§ WHAT IS BEING ASKED
Search the data for the word "automotive" and copy each line that has it.

Stored records:
★ ★ ★ ★ ★ ★ ★
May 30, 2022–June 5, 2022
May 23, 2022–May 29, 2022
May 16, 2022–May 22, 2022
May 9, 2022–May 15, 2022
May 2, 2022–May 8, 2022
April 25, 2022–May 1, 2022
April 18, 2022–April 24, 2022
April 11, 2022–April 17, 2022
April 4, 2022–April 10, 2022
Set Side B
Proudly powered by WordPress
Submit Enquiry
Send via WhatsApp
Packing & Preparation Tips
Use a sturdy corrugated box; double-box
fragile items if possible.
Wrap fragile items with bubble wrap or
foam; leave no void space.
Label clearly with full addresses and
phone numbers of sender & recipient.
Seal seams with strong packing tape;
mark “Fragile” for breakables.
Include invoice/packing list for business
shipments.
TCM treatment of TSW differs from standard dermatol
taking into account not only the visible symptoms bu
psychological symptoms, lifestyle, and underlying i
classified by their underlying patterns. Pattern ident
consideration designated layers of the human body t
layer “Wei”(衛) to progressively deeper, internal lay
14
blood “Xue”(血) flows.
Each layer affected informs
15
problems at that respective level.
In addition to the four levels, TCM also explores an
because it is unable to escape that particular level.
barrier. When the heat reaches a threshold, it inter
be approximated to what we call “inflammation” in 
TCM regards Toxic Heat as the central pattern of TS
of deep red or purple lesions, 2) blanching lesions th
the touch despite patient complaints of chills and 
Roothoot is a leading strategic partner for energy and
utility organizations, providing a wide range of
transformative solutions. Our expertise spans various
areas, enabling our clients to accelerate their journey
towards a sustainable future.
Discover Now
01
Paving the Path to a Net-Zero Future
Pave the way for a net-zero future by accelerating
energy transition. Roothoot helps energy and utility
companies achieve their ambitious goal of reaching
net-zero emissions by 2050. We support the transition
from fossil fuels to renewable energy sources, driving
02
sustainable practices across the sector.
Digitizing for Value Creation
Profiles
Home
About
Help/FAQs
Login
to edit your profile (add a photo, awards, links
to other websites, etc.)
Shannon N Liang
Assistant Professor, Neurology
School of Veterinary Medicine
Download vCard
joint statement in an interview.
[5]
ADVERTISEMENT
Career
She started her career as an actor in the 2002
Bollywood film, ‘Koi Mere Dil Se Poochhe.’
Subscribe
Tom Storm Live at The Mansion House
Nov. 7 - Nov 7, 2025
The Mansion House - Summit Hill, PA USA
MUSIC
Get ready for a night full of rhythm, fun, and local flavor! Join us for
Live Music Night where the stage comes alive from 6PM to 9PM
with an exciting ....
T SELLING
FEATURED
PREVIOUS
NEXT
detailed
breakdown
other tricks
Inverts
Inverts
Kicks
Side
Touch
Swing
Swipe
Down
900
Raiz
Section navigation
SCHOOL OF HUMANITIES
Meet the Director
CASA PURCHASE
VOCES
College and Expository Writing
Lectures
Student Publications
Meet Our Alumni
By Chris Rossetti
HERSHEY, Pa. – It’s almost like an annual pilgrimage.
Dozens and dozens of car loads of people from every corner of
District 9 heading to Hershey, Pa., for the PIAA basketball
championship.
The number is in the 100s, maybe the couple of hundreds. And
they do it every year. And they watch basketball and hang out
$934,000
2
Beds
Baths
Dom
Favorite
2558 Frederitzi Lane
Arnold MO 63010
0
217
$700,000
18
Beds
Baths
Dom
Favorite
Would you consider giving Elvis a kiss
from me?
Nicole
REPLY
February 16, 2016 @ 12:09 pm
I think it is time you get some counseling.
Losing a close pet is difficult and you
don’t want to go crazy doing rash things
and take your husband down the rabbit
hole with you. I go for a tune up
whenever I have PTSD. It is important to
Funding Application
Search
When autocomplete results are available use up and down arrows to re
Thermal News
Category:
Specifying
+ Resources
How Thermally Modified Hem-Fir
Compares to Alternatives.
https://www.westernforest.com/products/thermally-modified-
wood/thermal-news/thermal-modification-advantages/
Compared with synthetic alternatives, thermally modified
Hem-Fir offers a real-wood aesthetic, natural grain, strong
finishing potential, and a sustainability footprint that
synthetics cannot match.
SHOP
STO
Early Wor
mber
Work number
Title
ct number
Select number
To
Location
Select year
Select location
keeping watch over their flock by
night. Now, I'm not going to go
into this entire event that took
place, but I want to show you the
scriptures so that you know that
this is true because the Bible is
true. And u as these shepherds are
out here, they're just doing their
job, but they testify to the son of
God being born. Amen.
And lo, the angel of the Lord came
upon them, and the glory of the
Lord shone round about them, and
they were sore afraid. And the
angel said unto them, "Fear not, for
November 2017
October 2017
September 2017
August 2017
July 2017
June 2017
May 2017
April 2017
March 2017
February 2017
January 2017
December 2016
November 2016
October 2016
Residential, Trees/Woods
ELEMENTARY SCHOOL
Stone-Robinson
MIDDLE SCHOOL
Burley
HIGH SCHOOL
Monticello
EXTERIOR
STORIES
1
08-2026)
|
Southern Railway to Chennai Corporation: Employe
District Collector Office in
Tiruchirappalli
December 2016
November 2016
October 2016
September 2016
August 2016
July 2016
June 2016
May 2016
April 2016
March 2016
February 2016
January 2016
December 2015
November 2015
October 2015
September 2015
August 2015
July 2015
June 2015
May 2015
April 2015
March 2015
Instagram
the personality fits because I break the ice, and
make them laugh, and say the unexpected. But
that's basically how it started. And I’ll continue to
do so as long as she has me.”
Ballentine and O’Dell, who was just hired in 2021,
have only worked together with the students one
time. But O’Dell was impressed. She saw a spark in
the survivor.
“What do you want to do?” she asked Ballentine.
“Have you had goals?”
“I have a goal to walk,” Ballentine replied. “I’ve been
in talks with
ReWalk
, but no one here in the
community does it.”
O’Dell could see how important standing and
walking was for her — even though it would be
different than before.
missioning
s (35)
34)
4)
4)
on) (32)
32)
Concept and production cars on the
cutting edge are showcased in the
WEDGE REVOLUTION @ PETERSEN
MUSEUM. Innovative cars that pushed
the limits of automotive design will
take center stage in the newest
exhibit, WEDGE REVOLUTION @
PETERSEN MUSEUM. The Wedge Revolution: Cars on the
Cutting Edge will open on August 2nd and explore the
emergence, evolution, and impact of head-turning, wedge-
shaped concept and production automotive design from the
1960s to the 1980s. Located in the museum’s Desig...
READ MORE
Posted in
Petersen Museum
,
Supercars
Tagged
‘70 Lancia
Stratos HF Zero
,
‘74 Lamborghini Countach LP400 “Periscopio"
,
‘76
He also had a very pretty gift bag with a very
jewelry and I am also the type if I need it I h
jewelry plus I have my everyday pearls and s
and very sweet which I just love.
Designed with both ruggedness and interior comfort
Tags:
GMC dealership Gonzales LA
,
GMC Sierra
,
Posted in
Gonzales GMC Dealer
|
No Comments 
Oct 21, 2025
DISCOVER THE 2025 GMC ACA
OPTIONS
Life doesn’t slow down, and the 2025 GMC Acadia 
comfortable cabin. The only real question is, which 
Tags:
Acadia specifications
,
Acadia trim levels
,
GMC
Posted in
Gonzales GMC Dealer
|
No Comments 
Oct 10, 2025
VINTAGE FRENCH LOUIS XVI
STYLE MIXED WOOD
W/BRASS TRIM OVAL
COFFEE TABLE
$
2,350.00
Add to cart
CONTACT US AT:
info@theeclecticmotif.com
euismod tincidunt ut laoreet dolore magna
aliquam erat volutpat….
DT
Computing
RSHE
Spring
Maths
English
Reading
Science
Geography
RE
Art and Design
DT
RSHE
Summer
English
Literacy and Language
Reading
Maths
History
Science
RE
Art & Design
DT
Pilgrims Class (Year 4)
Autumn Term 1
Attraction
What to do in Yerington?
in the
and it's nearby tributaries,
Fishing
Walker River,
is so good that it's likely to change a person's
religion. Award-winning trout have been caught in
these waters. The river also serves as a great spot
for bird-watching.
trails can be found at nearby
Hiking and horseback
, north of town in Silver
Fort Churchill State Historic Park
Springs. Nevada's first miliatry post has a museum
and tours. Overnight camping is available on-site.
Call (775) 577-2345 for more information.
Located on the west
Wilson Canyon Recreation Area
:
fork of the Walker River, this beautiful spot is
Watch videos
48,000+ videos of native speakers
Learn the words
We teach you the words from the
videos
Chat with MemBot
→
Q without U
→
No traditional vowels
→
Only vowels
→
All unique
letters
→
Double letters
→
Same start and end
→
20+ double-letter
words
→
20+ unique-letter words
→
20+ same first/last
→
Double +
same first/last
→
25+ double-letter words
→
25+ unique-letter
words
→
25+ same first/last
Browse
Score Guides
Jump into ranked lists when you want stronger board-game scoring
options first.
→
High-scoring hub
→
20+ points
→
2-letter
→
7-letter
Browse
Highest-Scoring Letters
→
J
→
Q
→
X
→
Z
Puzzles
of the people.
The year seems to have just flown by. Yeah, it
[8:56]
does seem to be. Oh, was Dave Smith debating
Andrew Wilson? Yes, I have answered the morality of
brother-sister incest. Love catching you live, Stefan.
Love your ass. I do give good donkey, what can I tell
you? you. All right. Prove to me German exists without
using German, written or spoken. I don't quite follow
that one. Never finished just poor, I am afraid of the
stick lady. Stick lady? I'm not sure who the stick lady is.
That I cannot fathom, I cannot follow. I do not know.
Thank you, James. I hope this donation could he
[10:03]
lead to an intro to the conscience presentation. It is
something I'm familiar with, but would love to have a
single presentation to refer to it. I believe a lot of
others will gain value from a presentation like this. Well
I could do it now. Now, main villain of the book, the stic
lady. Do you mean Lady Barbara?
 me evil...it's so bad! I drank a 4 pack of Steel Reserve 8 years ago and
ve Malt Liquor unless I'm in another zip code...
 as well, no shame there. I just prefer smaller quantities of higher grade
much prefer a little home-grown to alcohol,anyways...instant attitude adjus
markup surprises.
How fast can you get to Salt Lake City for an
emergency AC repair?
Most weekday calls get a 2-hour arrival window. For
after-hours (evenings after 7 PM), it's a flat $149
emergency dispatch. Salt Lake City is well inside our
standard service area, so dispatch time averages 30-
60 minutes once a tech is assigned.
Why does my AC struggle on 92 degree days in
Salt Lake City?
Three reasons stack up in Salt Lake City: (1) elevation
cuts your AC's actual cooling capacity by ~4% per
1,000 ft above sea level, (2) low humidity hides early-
★ ★ ★ ★ ★ ★ ★
§ RESULT OF THE EXERCISE
the limits of automotive design will
shaped concept and production automotive design from the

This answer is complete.